EXERCISE INSTRUCTIONS
Here is the listing. Report each line in it that contains the string "preservative".

INFORMATION SUPPLIED
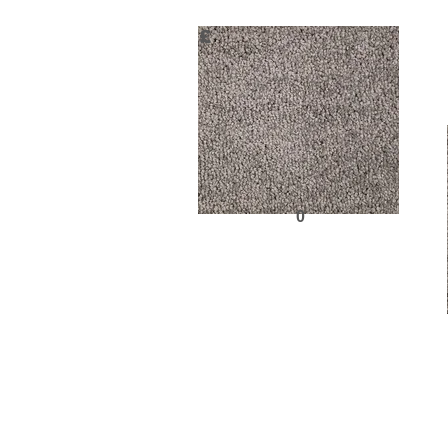
£
0
Request Sample
Previous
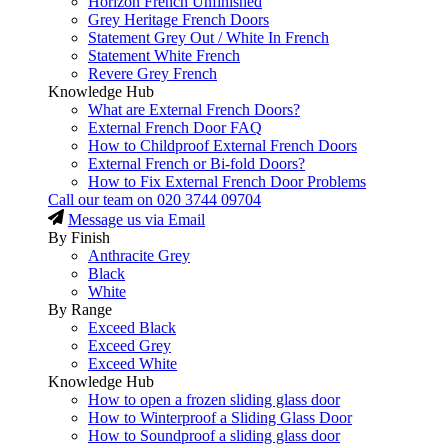
Horizon French Unfinished
Grey Heritage French Doors
Statement Grey Out / White In French
Statement White French
Revere Grey French
Knowledge Hub
What are External French Doors?
External French Door FAQ
How to Childproof External French Doors
External French or Bi-fold Doors?
How to Fix External French Door Problems
Call our team on
020 3744 09704
Message us via Email
By Finish
Anthracite Grey
Black
White
By Range
Exceed Black
Exceed Grey
Exceed White
Knowledge Hub
How to open a frozen sliding glass door
How to Winterproof a Sliding Glass Door
How to Soundproof a sliding glass door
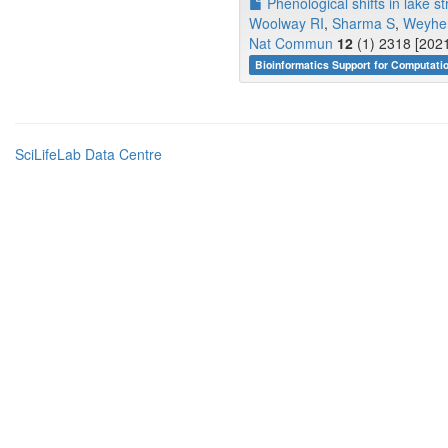
Phenological shifts in lake st
Woolway RI
,
Sharma S
,
Weyhe
Nat Commun
12
(1) 2318 [2021
Bioinformatics Support for Computati
SciLifeLab Data Centre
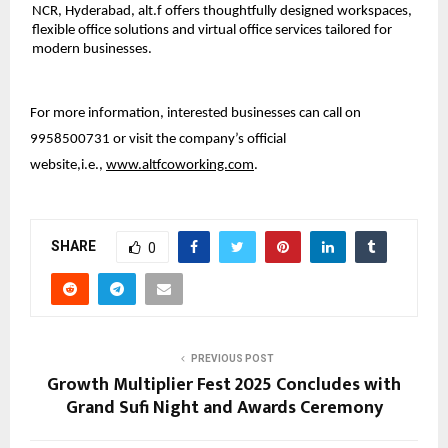
NCR, Hyderabad, alt.f offers thoughtfully designed workspaces,
flexible office solutions and virtual office services tailored for
modern businesses.
For more information, interested businesses can call on
9958500731 or visit the company’s official
website,i.e.,
www.altfcoworking.com
.
SHARE
0
PREVIOUS POST
Growth Multiplier Fest 2025 Concludes with
Grand Sufi Night and Awards Ceremony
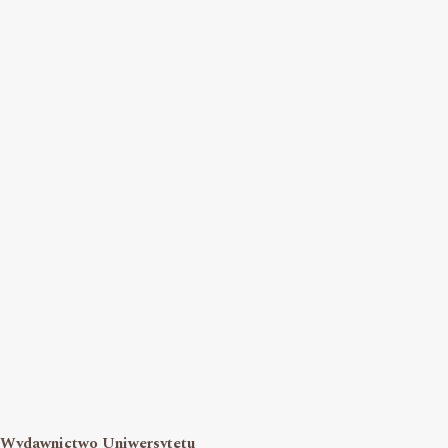
Wydawnictwo Uniwersytetu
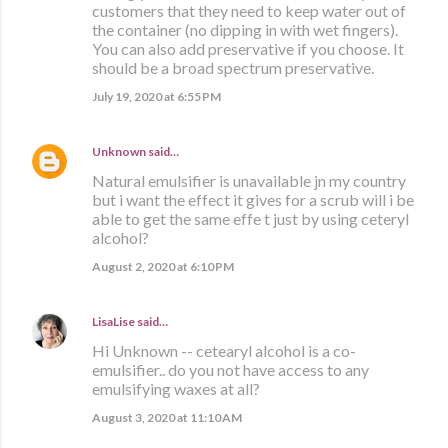
customers that they need to keep water out of
the container (no dipping in with wet fingers).
You can also add preservative if you choose. It
should be a broad spectrum preservative.
July 19, 2020 at 6:55 PM
Unknown
said…
Natural emulsifier is unavailable jn my country
but i want the effect it gives for a scrub will i be
able to get the same effe t just by using ceteryl
alcohol?
August 2, 2020 at 6:10 PM
LisaLise
said…
Hi Unknown -- cetearyl alcohol is a co-
emulsifier.. do you not have access to any
emulsifying waxes at all?
August 3, 2020 at 11:10 AM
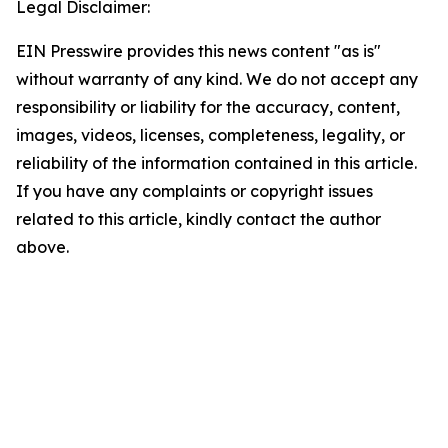
Legal Disclaimer:
EIN Presswire provides this news content "as is"
without warranty of any kind. We do not accept any
responsibility or liability for the accuracy, content,
images, videos, licenses, completeness, legality, or
reliability of the information contained in this article.
If you have any complaints or copyright issues
related to this article, kindly contact the author
above.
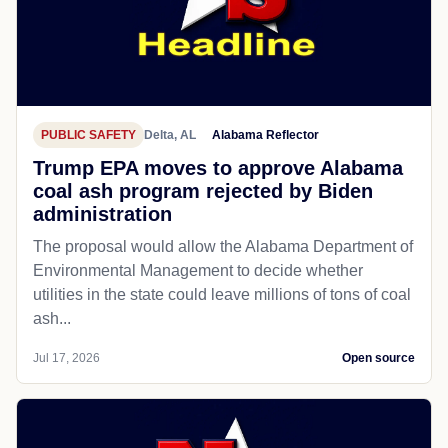
PUBLIC SAFETY
Delta, AL
Alabama Reflector
Trump EPA moves to approve Alabama
coal ash program rejected by Biden
administration
The proposal would allow the Alabama Department of
Environmental Management to decide whether
utilities in the state could leave millions of tons of coal
ash...
Jul 17, 2026
Open source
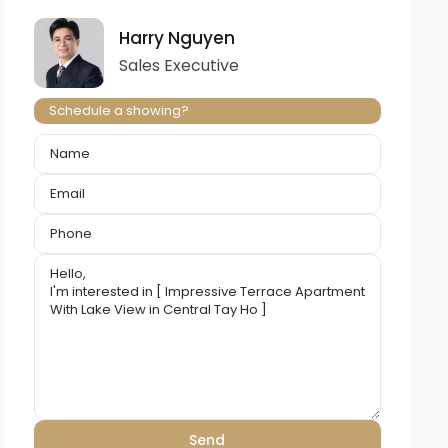
Harry Nguyen
Sales Executive
Schedule a showing?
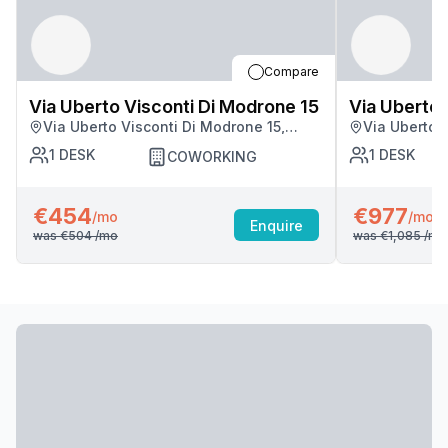
Compare
Via Uberto Visconti Di Modrone 15
Via Uberto 
Via Uberto Visconti Di Modrone 15,
Via Uberto 
Milan
Milan
1
DESK
1
DESK
COWORKING
€454
€977
/mo
/mo
Enquire
was
€504
/mo
was
€1,085
/mo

ANSWER TO THE PROBLEM
You can also add preservative if you choose. It
should be a broad spectrum preservative.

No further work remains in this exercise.